PROMPT: Word for word, set down every line of the entries below from the line with "KATTAQORGON BEKATI" to the line with "MARGILON BEKATI", including both, and no other line.

[Dataset entries]
"""

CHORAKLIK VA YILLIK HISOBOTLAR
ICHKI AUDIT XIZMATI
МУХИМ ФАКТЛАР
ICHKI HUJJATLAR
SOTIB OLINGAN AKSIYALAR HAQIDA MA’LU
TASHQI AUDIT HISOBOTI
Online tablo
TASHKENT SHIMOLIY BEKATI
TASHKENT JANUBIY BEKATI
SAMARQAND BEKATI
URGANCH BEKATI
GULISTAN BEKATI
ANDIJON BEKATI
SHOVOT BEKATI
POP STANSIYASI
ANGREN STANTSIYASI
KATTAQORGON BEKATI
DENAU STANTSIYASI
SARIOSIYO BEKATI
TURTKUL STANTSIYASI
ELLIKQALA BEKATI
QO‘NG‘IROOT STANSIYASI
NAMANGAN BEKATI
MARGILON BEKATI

"""
"""

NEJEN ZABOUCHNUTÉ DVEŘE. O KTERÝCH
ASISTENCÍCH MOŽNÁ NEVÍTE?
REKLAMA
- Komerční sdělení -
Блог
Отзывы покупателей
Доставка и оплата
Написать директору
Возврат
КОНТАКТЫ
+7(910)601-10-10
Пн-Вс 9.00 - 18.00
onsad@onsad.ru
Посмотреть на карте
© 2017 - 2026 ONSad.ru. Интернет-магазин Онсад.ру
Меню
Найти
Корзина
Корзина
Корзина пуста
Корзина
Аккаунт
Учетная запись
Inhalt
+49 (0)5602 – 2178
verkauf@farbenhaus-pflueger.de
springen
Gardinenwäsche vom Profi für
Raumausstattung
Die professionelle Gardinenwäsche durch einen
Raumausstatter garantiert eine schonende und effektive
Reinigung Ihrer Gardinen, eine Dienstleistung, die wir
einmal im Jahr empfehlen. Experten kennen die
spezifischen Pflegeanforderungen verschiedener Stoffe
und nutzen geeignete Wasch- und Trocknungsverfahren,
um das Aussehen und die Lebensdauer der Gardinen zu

"""

EXERCISE ANSWER:
KATTAQORGON BEKATI
DENAU STANTSIYASI
SARIOSIYO BEKATI
TURTKUL STANTSIYASI
ELLIKQALA BEKATI
QO‘NG‘IROOT STANSIYASI
NAMANGAN BEKATI
MARGILON BEKATI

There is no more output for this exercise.